§ **WHAT IS EXPECTED**
Whenever the string "birouri" appears in a line below, please copy the line out.

---------------

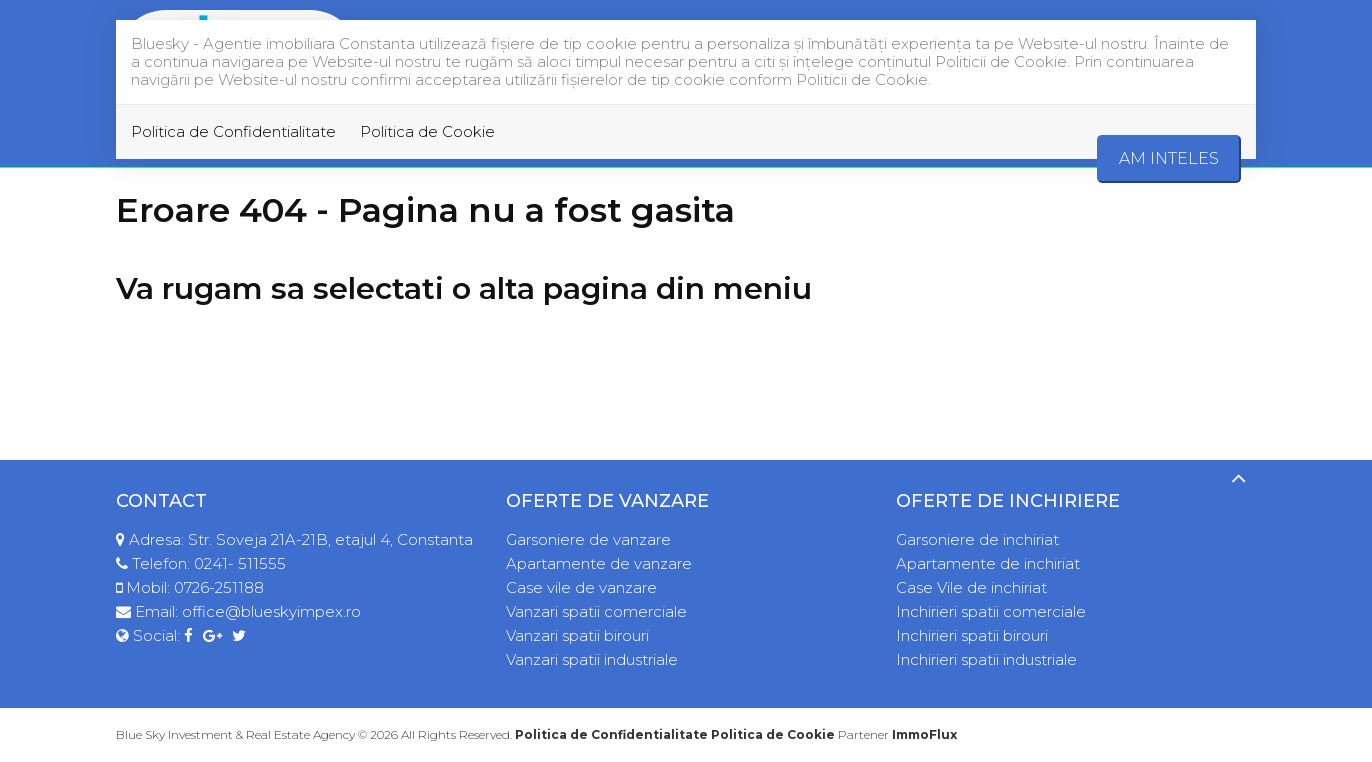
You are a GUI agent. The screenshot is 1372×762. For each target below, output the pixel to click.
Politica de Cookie (427, 131)
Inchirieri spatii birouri (972, 635)
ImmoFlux (924, 734)
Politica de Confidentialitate (233, 131)
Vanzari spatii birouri (577, 635)
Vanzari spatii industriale (592, 659)
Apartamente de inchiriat (988, 563)
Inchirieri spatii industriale (986, 659)
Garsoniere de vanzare (588, 539)
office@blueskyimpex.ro (271, 611)
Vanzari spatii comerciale (596, 611)
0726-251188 (219, 587)
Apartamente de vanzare (599, 563)
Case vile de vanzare (581, 587)
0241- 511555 (240, 563)
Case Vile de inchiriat (971, 587)
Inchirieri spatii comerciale (991, 611)
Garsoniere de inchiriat (977, 539)
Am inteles (1169, 158)
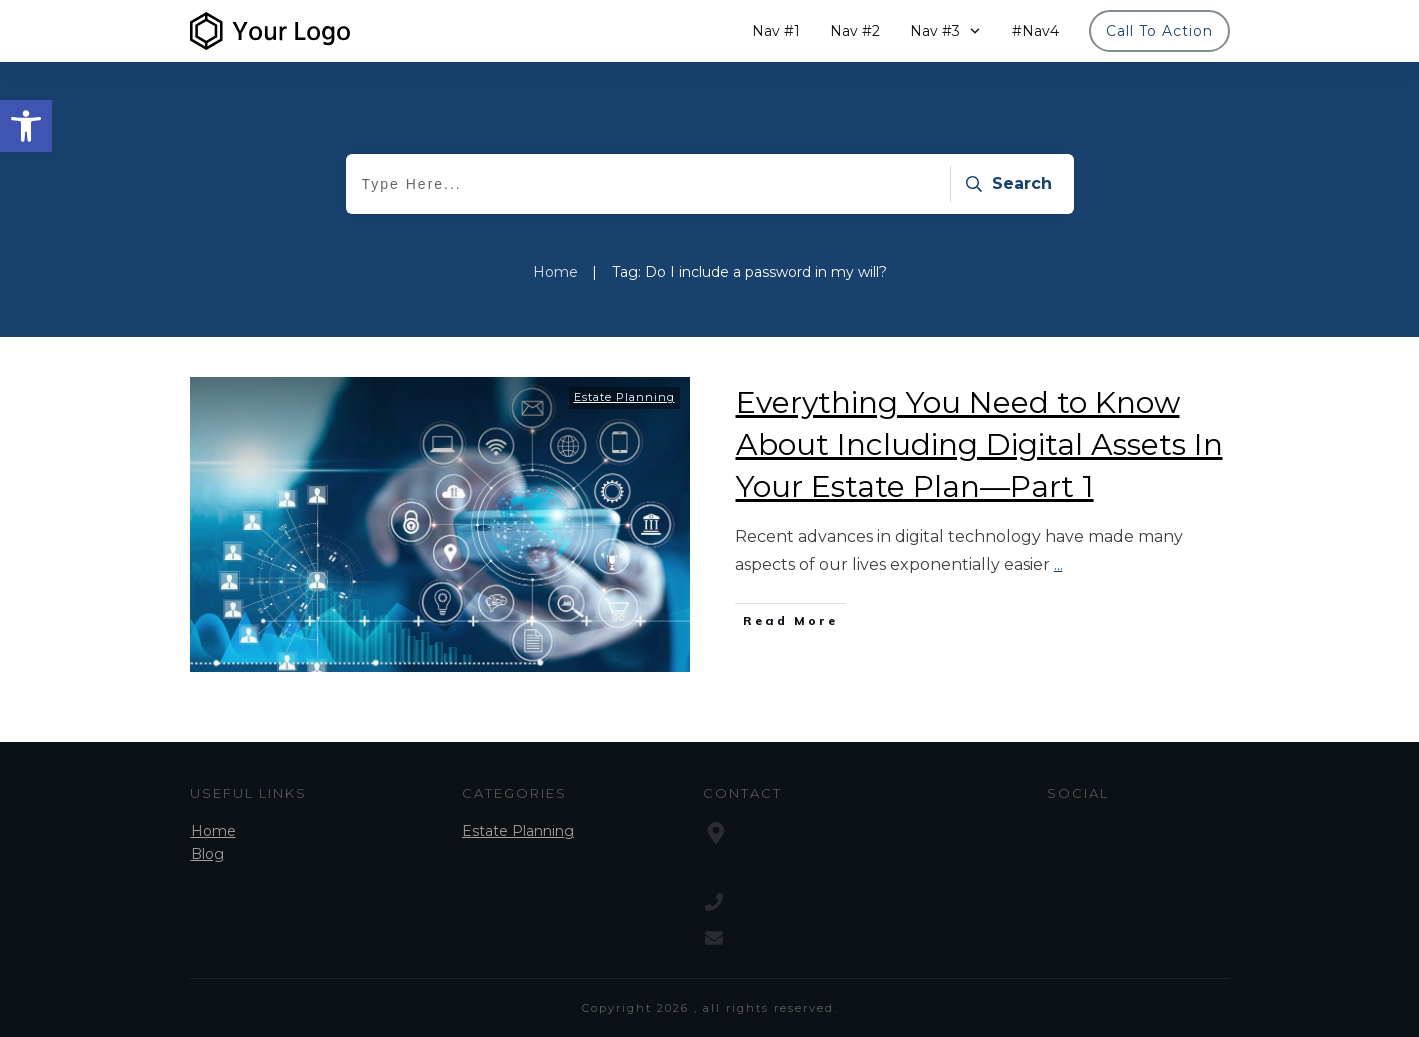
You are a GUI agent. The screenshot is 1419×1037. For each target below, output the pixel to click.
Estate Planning (624, 397)
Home (213, 831)
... (1058, 564)
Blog (207, 854)
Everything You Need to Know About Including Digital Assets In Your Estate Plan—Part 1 (979, 444)
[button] (26, 126)
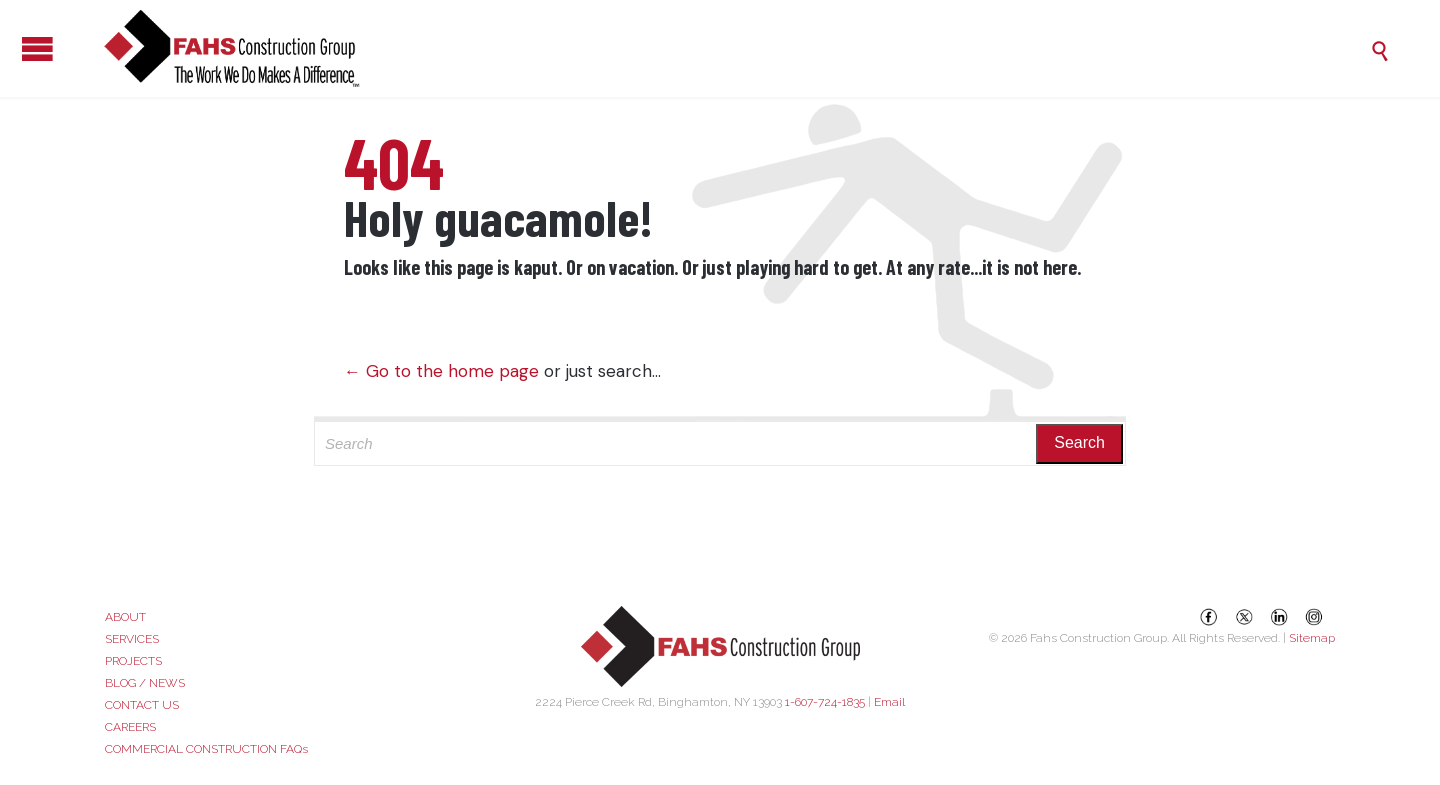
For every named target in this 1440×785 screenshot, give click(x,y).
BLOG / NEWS (145, 683)
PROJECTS (133, 661)
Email (889, 702)
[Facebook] (1209, 617)
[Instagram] (1314, 617)
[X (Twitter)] (1244, 617)
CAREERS (130, 727)
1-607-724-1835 (825, 702)
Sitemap (1312, 638)
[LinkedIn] (1279, 617)
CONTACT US (142, 705)
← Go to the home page (441, 371)
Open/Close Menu (20, 48)
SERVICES (132, 639)
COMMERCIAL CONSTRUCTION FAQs (206, 749)
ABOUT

---------------

§ **TASK SOLUTION**
Inchirieri spatii birouri (972, 635)
Vanzari spatii birouri (577, 635)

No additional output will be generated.